NationsBank Corp.'s exposure in an apparent car leasing fraud may reach as high as $36 million, though the bank says its actual losses will be "substantially" less.
The case, now being litigated in two north Georgia courts, involves NationsBank and a depository customer, used-car wholesaler Issac Leaseco Inc. of Cumming, Ga.
On July 12, NationsBank filed suit against Issac Leaseco in Forsyth County Superior Court north of Atlanta, alleging that the firm had defrauded the bank of up to $36 million, according to the Fulton County Daily Report, a regional legal affairs newspaper.
Issac Leaseco then filed for Chapter 7 bankruptcy on Aug. 1, according to the legal publication. During bankruptcy proceedings last week in federal court in Gainesville, Ga., attorneys representing Issac Leaseco denied that the company had committed any fraud against NationsBank.
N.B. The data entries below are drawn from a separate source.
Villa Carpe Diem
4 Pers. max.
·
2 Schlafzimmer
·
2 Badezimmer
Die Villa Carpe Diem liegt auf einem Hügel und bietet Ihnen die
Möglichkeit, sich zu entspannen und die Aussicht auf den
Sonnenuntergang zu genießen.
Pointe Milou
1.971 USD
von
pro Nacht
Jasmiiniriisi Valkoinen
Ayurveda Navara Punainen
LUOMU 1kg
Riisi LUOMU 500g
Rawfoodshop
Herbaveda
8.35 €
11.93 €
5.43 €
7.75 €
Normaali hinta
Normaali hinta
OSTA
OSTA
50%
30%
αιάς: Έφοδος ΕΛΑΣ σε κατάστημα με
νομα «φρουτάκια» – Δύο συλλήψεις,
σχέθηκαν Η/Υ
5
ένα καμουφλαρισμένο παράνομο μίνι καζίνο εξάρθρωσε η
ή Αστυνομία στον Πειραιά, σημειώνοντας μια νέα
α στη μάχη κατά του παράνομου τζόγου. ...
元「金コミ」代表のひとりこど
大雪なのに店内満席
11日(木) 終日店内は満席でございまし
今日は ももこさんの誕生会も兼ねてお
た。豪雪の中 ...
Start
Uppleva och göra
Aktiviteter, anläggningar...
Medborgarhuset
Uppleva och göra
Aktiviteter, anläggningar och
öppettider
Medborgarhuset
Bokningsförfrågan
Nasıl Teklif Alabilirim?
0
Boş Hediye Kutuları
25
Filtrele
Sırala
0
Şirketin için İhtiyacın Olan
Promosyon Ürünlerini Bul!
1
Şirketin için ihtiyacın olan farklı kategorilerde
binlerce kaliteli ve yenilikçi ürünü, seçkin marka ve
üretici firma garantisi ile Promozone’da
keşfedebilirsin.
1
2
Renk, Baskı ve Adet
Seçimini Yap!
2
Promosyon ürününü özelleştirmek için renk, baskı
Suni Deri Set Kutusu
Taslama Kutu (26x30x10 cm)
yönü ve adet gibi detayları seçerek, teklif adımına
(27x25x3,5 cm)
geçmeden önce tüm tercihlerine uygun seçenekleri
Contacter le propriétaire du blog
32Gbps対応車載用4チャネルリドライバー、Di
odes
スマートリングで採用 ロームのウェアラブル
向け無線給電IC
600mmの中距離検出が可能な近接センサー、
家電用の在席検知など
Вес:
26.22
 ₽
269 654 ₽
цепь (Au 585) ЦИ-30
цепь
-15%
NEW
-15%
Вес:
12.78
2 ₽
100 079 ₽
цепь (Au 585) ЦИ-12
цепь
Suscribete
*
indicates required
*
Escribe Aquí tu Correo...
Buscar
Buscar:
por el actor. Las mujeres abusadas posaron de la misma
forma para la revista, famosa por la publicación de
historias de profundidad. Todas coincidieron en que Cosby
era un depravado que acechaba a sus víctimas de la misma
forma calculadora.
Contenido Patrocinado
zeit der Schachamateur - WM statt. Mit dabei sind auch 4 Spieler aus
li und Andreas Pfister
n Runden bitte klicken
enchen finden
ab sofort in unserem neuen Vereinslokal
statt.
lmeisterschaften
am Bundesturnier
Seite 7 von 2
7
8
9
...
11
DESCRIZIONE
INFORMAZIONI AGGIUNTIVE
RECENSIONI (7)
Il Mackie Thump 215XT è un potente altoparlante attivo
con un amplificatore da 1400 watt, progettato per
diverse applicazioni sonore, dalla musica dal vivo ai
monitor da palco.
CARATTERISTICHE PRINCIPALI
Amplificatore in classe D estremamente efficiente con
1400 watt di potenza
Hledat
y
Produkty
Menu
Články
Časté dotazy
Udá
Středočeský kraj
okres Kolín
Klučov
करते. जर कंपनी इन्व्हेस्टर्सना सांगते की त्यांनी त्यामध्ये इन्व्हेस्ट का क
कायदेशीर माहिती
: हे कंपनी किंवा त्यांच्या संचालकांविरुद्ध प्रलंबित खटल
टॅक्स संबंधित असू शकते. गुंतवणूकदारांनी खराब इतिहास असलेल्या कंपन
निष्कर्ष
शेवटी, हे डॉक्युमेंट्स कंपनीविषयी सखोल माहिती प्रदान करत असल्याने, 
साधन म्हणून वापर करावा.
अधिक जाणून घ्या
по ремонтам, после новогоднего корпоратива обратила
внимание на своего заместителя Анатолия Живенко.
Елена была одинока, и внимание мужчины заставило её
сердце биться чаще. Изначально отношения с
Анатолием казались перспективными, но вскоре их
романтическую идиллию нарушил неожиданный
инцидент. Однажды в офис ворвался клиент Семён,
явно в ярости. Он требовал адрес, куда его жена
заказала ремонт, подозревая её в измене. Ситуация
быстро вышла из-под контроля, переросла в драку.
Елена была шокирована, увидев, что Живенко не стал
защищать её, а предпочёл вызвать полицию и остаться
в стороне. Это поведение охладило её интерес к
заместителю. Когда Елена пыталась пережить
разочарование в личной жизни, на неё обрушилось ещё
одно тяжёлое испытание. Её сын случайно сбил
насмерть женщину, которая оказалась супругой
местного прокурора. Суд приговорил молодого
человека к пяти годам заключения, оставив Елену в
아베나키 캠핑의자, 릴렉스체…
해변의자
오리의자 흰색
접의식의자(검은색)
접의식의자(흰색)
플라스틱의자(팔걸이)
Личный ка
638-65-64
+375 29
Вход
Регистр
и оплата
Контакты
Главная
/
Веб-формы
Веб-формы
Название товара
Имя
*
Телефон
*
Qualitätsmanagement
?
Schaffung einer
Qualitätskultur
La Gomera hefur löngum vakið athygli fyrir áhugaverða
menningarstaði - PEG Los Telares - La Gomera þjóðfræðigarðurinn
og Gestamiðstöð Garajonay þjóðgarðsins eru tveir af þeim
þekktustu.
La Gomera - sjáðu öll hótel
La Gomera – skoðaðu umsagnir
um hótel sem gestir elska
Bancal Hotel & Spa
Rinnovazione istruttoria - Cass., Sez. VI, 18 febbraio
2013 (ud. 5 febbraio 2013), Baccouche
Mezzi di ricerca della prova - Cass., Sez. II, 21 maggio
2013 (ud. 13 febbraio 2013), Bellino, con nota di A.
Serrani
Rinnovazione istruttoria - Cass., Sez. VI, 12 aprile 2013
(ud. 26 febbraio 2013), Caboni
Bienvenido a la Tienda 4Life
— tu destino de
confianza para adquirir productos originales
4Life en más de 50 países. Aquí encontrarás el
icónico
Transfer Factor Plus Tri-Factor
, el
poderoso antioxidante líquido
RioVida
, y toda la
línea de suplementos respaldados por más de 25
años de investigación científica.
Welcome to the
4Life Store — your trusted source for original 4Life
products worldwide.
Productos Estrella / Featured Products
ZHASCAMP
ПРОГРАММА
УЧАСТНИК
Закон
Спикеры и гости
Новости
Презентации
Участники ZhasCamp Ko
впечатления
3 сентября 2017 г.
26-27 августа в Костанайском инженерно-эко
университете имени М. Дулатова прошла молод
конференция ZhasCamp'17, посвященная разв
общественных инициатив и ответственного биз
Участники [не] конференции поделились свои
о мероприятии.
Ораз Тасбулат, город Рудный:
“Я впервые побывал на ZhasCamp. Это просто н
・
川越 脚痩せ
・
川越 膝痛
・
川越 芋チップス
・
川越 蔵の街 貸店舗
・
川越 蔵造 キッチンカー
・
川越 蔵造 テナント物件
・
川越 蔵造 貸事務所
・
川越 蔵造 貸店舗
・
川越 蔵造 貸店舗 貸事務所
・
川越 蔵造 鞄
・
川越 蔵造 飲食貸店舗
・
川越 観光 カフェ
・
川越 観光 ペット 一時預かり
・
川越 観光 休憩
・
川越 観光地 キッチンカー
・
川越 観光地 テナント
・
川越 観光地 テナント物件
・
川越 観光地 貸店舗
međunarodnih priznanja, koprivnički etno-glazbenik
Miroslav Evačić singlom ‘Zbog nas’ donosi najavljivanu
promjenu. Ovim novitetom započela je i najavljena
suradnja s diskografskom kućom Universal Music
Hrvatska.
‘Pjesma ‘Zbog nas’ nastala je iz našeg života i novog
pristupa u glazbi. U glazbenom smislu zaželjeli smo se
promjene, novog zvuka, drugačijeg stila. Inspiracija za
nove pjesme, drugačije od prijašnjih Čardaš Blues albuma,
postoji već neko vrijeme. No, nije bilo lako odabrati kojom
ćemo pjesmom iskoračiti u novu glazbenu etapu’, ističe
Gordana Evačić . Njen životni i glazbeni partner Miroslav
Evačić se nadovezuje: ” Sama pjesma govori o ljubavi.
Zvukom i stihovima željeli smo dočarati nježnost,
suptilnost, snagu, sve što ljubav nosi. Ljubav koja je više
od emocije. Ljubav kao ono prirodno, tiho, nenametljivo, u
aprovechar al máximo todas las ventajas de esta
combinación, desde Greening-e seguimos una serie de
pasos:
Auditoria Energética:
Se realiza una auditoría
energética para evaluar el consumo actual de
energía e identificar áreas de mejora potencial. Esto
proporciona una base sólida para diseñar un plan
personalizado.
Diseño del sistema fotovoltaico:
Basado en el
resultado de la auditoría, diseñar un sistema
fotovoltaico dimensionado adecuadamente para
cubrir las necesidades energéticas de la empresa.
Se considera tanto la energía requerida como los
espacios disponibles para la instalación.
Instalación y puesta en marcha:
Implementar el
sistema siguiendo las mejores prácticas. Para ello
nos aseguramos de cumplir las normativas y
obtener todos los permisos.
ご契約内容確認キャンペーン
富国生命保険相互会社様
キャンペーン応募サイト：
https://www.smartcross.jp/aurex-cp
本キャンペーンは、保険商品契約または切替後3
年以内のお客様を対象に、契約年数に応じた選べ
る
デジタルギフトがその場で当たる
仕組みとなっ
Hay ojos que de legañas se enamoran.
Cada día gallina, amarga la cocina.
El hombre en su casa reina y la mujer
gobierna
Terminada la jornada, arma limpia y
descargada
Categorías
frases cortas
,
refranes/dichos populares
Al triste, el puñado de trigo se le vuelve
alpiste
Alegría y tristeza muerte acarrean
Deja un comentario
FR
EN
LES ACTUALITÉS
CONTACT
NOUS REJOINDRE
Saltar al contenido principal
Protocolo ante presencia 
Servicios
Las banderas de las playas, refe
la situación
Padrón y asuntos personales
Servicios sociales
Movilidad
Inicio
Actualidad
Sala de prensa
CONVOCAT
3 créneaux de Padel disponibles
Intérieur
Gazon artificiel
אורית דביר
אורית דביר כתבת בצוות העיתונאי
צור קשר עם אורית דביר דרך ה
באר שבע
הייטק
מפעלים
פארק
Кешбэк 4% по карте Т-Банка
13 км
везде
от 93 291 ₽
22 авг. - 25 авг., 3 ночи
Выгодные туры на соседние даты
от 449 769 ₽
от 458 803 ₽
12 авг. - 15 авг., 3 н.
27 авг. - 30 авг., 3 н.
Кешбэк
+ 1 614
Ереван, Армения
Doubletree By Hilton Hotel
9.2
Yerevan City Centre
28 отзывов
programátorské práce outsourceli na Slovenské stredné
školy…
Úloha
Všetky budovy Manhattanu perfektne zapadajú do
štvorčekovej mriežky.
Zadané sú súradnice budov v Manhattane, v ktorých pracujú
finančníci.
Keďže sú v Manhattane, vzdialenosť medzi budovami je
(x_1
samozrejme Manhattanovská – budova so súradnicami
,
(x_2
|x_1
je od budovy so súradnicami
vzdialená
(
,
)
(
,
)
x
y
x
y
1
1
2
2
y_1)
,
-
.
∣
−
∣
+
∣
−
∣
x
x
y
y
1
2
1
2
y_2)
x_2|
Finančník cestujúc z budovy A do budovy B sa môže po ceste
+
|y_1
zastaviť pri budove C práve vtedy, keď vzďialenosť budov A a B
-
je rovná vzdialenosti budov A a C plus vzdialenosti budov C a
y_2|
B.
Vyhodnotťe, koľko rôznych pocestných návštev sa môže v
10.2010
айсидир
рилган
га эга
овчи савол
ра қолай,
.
NationsBank spokesman Dick Stilley declined to discuss specifics, due to the ongoing litigation. But Mr. Stilley did say NationsBank expects limited financial damage.
"We're not sure we're going to have any loss," Mr. Stilley said. "We anticipate having access to assets of the customer that will substantially reduce our exposure. In a worst-case scenario, the loss would not be material."
During last week's bankruptcy hearing in Gainesville, according to the legal publication, NationsBank won the appointment of a bankruptcy trustee to take control of Issac Leaseco.
While U.S. Bankruptcy Court Judge Robert E. Brizendine did not rule on the fraud question, he did tell the court, "Someone took advantage of this bank."
Issac Leaseco opened an account with NationsBank in February 1994 to handle deposits related to the company's used car business. NationsBank alleged in court that Issac Leaseco used deposit drafts from a fictitious bank account in Florida to inflate its balances and benefit from the float.
Attorneys for Issac Leaseco countered that the deposit relationship, known as a "program draft," was entirely legitimate.
NationsBank began investigating the Issac Leaseco account when the company complained about excessive service charges that NationsBank subsequently traced back to a computer programming error.
News of the Issac Leaseco case appears just five months after NationsBank revealed it had been caught up in the Signet/Philip Morris loan scandal. NationsBank took a $40 million charge in the first quarter to cover its $61 million exposure to that alleged fraud, which involved computer leasing.